Digital Review – Scoob! (2020)

He’s the hound that launched a thousand impersonations, scoffed squillions of Scooby Snacks and kick-started a seemingly never-ending TV franchise.  Yes, Scooby-Doo is back on our screens, albeit smaller ones, but this isn’t the first movie to carry his name.  2002’s live action version had a CGI Scooby but received a resounding thumbs down.  For 2020, however, it’s all about animation.

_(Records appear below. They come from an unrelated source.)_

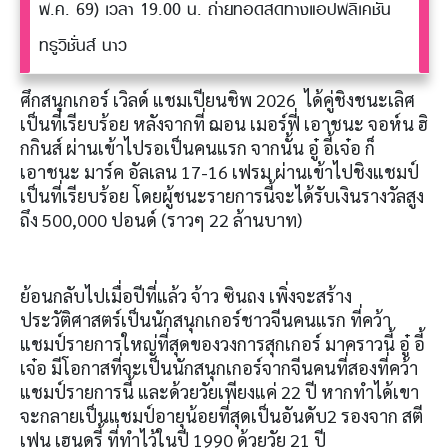
พ.ค. 69) เวลา 19.00 น. ถ่ายทอดสดทางแอปพลิเคชัน
ทรูวิชั่นส์ นาว
ศึกสนุกเกอร์ เวิลด์ แชมเปียนชิพ 2026 ได้คู่ชิงชนะเลิศ
เป็นที่เรียบร้อย หลังจากที่ ฌอน เมอร์ฟี่ เอาชนะ จอห์น ฮิ
กกินส์ ผ่านเข้าไปรอเป็นคนแรก จากนั้น อู๋ อี้เจ๋อ ก็
เอาชนะ มาร์ค อัลเลน 17-16 เฟรม ผ่านเข้าไปชิงแชมป์
เป็นที่เรียบร้อย โดยผู้ชนะรายการนี้จะได้รับเงินรางวัลสูง
ถึง 500,000 ปอนด์ (ราวๆ 22 ล้านบาท)
ย้อนกลับไปเมื่อปีที่แล้ว จ้าว ซินถง เพิ่งจะสร้าง
ประวัติศาสตร์เป็นนักสนุกเกอร์ชาวจีนคนแรก ที่คว้า
แชมป์รายการใหญ่ที่สุดของวงการสุกเกอร์ มาคราวนี้ อู๋ อี้
เจ๋อ มีโอกาสที่จะเป็นนักสนุกเกอร์จากจีนคนที่สองที่คว้า
แชมป์รายการนี้ และด้วยวัยเพียงแค่ 22 ปี หากทำได้เขา
จะกลายเป็นแชมป์อายุน้อยที่สุดเป็นอันดับ2 รองจาก สตี
เฟน เฮนดรี้ ที่ทำไว้ในปี 1990 ด้วยวัย 21 ปี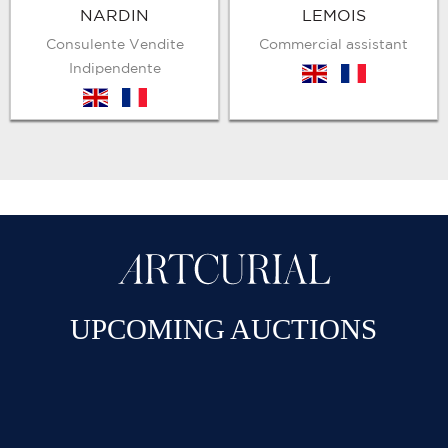
NARDIN
LEMOIS
Consulente Vendite
Commercial assistant
Indipendente
en
fr
en
fr
UPCOMING AUCTIONS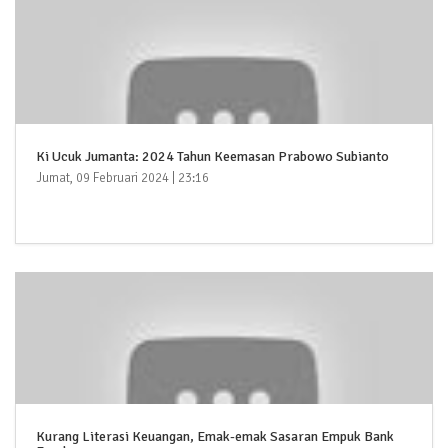
Ki Ucuk Jumanta: 2024 Tahun Keemasan Prabowo Subianto
Jumat, 09 Februari 2024 | 23:16
Kurang Literasi Keuangan, Emak-emak Sasaran Empuk Bank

The first Scooby-Doo, Where Are You? was launched on TV back in 1969, when origins stories were far away in the future.  Scoob! sets out to put that right, showing the cowardly canine (then a puppy) meeting the young Shaggy and the two becoming the best of friends.  But it only occupies the first 12 minutes of the film at most, leaving director Tony Cervone with over an hour to fill.  What he comes up with is a present day reboot, with the Mystery Incorporated gang – Velma, Fred and Daphne, plus Shaggy and Scooby, of course – trying to solve an extraordinary mystery, involving a plot to unleash the ghost dog Cerberus on the world.  A dogopolypse, if you like, and one that involves Scooby himself and the very familiar mastermind behind it. One Dick Dastardly.

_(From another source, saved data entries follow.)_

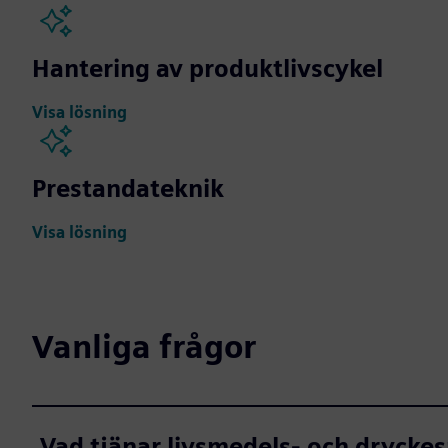
Hantering av produktlivscykel
Visa lösning
Prestandateknik
Visa lösning
Vanliga frågor
Vad tjänar livsmedels- och dryck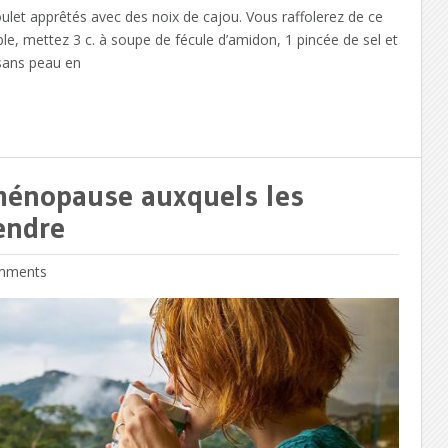
let apprêtés avec des noix de cajou. Vous raffolerez de ce
e, mettez 3 c. à soupe de fécule d’amidon, 1 pincée de sel et
 sans peau en
ménopause auxquels les
endre
mments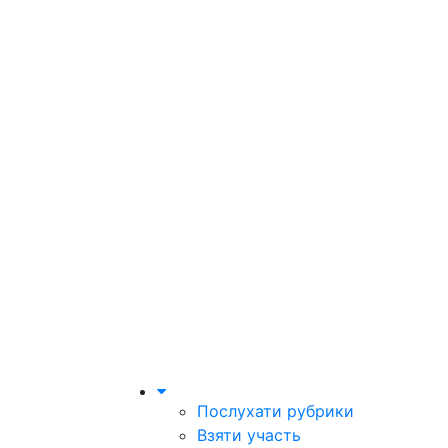
Послухати рубрики
Взяти участь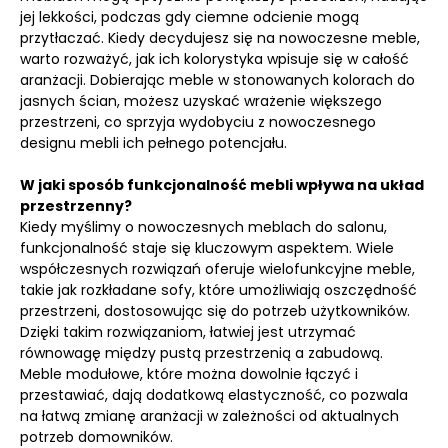
jej lekkości, podczas gdy ciemne odcienie mogą
przytłaczać. Kiedy decydujesz się na nowoczesne meble,
warto rozważyć, jak ich kolorystyka wpisuje się w całość
aranżacji. Dobierając meble w stonowanych kolorach do
jasnych ścian, możesz uzyskać wrażenie większego
przestrzeni, co sprzyja wydobyciu z nowoczesnego
designu mebli ich pełnego potencjału.
W jaki sposób funkcjonalność mebli wpływa na układ
przestrzenny?
Kiedy myślimy o nowoczesnych meblach do salonu,
funkcjonalność staje się kluczowym aspektem. Wiele
współczesnych rozwiązań oferuje wielofunkcyjne meble,
takie jak rozkładane sofy, które umożliwiają oszczędność
przestrzeni, dostosowując się do potrzeb użytkowników.
Dzięki takim rozwiązaniom, łatwiej jest utrzymać
równowagę między pustą przestrzenią a zabudową.
Meble modułowe, które można dowolnie łączyć i
przestawiać, dają dodatkową elastyczność, co pozwala
na łatwą zmianę aranżacji w zależności od aktualnych
potrzeb domowników.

Hang on!  Dastardly was in Wacky Races, right?  Indeed he was, but let’s not split hairs over what is the film’s biggest redeeming feature by a mile.  For fans of the TV series, it all starts with a large helping of nostalgia, a sequence that reproduces almost move for move the original’s opening credits.  It follows up with some of its other favourite tropes, a villain’s resentful reference to “those meddling kids” (he never gets to finish it off, but we know what he means), Scooby’s reflex jump into Shaggy’s arms whenever faced with anything scary, his pronunciation of Shaggy’s name ….. you get the picture.  But that’s as far as it goes and there are changes that the older members of the audience will find simply baffling.  Like the fact that Scooby actually talks.  In his former incarnation, his garbled lines were part of his appeal and sentences never came into it.

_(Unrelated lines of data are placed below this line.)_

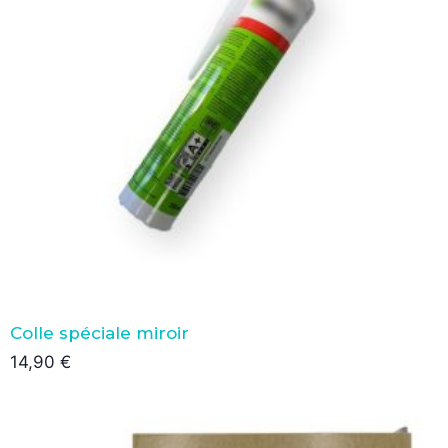
Colle spéciale miroir
14,90
€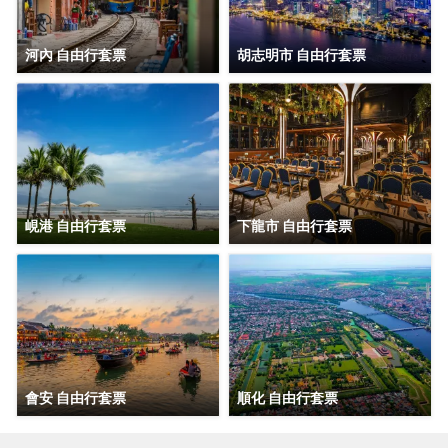
河內 自由行套票
胡志明市 自由行套票
峴港 自由行套票
下龍市 自由行套票
會安 自由行套票
順化 自由行套票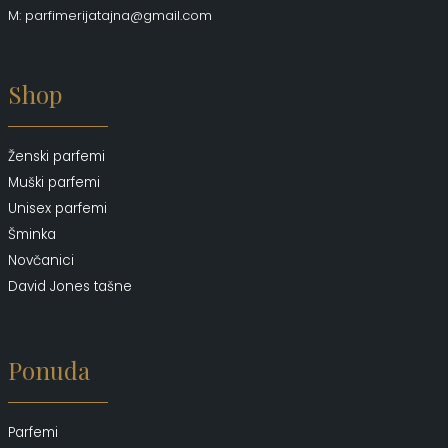
M: parfimerijatajna@gmail.com
Shop
Ženski parfemi
Muški parfemi
Unisex parfemi
Šminka
Novčanici
David Jones tašne
Ponuda
Parfemi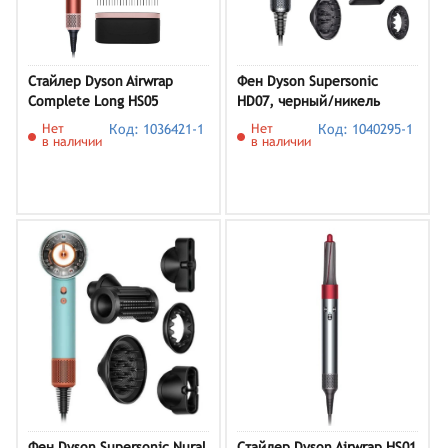
Стайлер Dyson Airwrap
Фен Dyson Supersonic
Complete Long HS05
HD07, черный/никель
Strawberry (581840-01),
Нет
Код: 1036421-1
Нет
Код: 1040295-1
розовый
в наличии
в наличии
Фен Dyson Supersonic Nural
Стайлер Dyson Airwrap HS01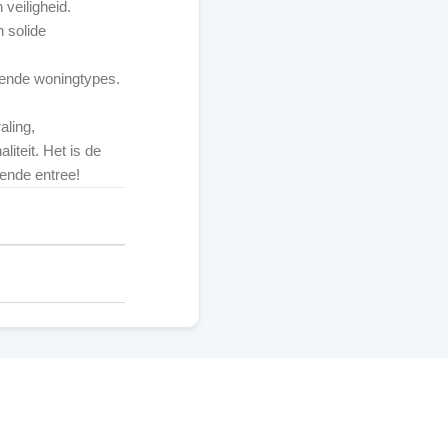
 veiligheid.
 solide
llende woningtypes.
aling,
iteit. Het is de
ende entree!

The setting doesn’t help either.  The Blue Falcon (voiced by Mark Wahlberg) superhero storyline, with all its gadgetry and out of this world space ship, might appeal visually to youngsters – they’re clearly who the makers had in mind – but it sorely lacks the charm of the 60s animation.  That was down to the decidedly low-tech – often no-tech – nature of the way the gang went about solving mysteries and nabbing villains.  It’s all been wiped away in favour of something utterly soulless and with little in the way of humour.  Except for Dastardly.  True, he’s presented in a similar mould and has lost his aviator’s cap and goggles, but as voiced by the velvet tones of Jason Isaacs, he’s the film’s supervillain and superstar, lifting it to another level every time he appears on screen.  Trouble is, it’s not often enough.

Scoob! is a textbook instance of “if it ain’t broke, don’t fix it”.  It’s lost the humour, the endearing silliness and the heart of the original and there’s precious little left.  After this second attempt to launch him in the movies, perhaps it’s time film makers left him to his Scooby snacks.

★ 1/2


Comedy, Animation, Family | Cert: tbc | Warner Brothers | Video on demand, 10 July 2020 | Dir. Tony Cervone | The voices of Will Forte, Mark Wahlberg, Jason Isaacs, Zac Efron, Amanda Seyfried, Ken Jeong, Tracy Morgan.